Was passiert 2026 im Leitungsbau?
Ein Beispiel für den fortgeschrittenen Leitungsbau an Land ist das Projekt Urberach–Weinheim in Hessen. Der erste Abschnitt soll im zweiten Halbjahr 2026 in Betrieb gehen. Eine bestehende 220-Kilovolt-Leitung wird auf 380 Kilovolt verstärkt. Das schafft mehr Transportkapazität im Rhein-Main- und Rhein-Neckar-Raum. Die Region ist geprägt von hoher industrieller Dichte, wachsender Digitalwirtschaft und mehreren Verteilnetzen, die zusätzliche Last aufnehmen müssen.
Ein weiteres Beispiel: das Projekt Metternich – Niederstedem. Dort wird die bestehende 220-Kilovolt-Leitung im laufenden Betrieb auf die Spannungsebene von 380 Kilovolt angehoben. Hintergrund: Nicht nur in Küstennähe, sondern auch in den großen Windparks im Binnenland wird Windenergie erzeugt – wie etwa in der Eifel und im Hunsrück. Den Windstrom gilt es in das Übertragungsnetz einzuspeisen. So kann er dorthin transportiert werden, wo er benötigt wird. Geplant ist, die Leitung in der zweiten Jahreshälfte 2028 in Betrieb zu nehmen.
Wer profitiert vom Ausbau der Leitungen?
Mit dem Netzausbau bereitet Amprion den Weg für ein klimaneutrales, versorgungssicheres und bezahlbares Energiesystem. Stichwort Versorgungssicherheit: Zusätzliche Leitungen und verstärkte Trassen erleichtern die Steuerung von Lastflüssen und helfen, das Netz auch in Ausnahmesituationen stabil zu halten. Für unsere Kunden ist das ein wichtiger Standortfaktor.

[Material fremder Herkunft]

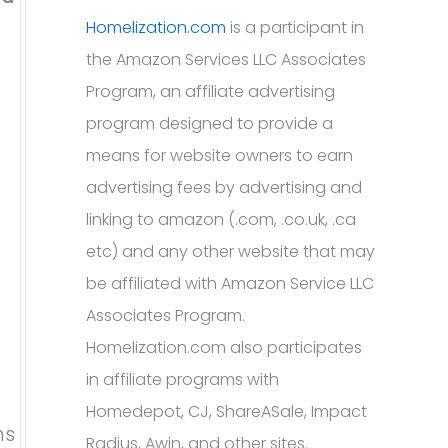
Homelization.com
is a participant in
the Amazon Services LLC Associates
Program, an affiliate advertising
program designed to provide a
means for website owners to earn
advertising fees by advertising and
linking to amazon (.com, .co.uk, .ca
etc) and any other website that may
be affiliated with Amazon Service LLC
Associates Program.
Homelization.com also participates
in affiliate programs with
Homedepot, CJ, ShareASale, Impact
ns
Radius, Awin, and other sites.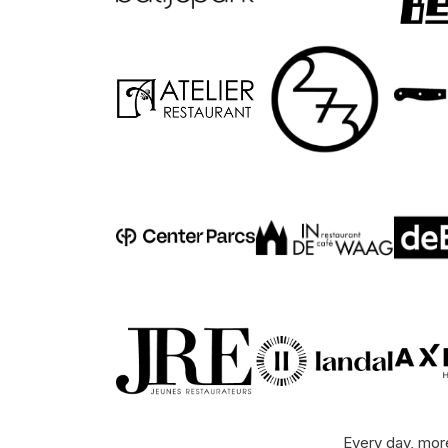
Every day, more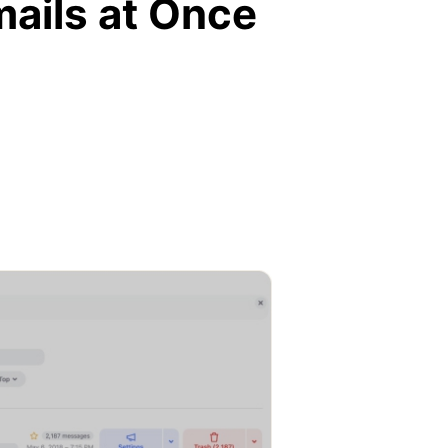
mails at Once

Zudem senkt der zügige Netzausbau die Redispatch-Kosten deutlich. Hintergrund: Immer wieder müssen die Netzbetreiber die Stromerzeugung punktuell drosseln und an anderer Stelle erhöhen, um die Überlastung einzelner Leitungen zu vermeiden. Die Kosten dafür beliefen sich 2025 auf 3,1 Milliarden Euro. „Wenn beispielsweise die Stromtrassen Ultranet und A-Nord voraussichtlich 2026 und 2027 in Betrieb gehen, spart allein das jährlich etwa 700 Millionen Euro Redispatch-Kosten“, sagt Hendrik Neumann.
Welche Umspannanlagen entstehen 2026 neu?
Umspannanlagen sind zentrale Knoten im Stromnetz: Dort wird elektrische Energie zwischen verschiedenen Spannungsebenen umgewandelt und verteilt. Im ersten Halbjahr 2026 hat Amprion zum Beispiel in der Umspannanlage Merzen in Niedersachsen den Abschluss des ersten Bauabschnitts gefeiert. Nach der für 2030 geplanten Gesamt-Fertigstellung steht ein weiteres „Einspeisetor“ für Windstrom und Speicher in das Höchstspannungsnetz zur Verfügung.
Im zweiten Halbjahr 2026 sollen die Bauarbeiten an der 380-Kilovolt-Umspannanlage Marxheim in Hofheim am Taunus beginnen. Der Stromverbrauch in Hessen wird sich bis 2045 voraussichtlich mehr als verdoppeln. Marxheim nimmt eine Schlüsselrolle dabei ein, diesen Bedarf zu decken.
Insgesamt will Amprion 2026 mindestens 55 Schaltfelder bauen, Flächen für vier neue Umspannanlagen sichern und zehn neue Netzkuppeltransformatoren bauen. Diese Anlagen transformieren elektrische Energie von einer Spannungsebene auf eine andere.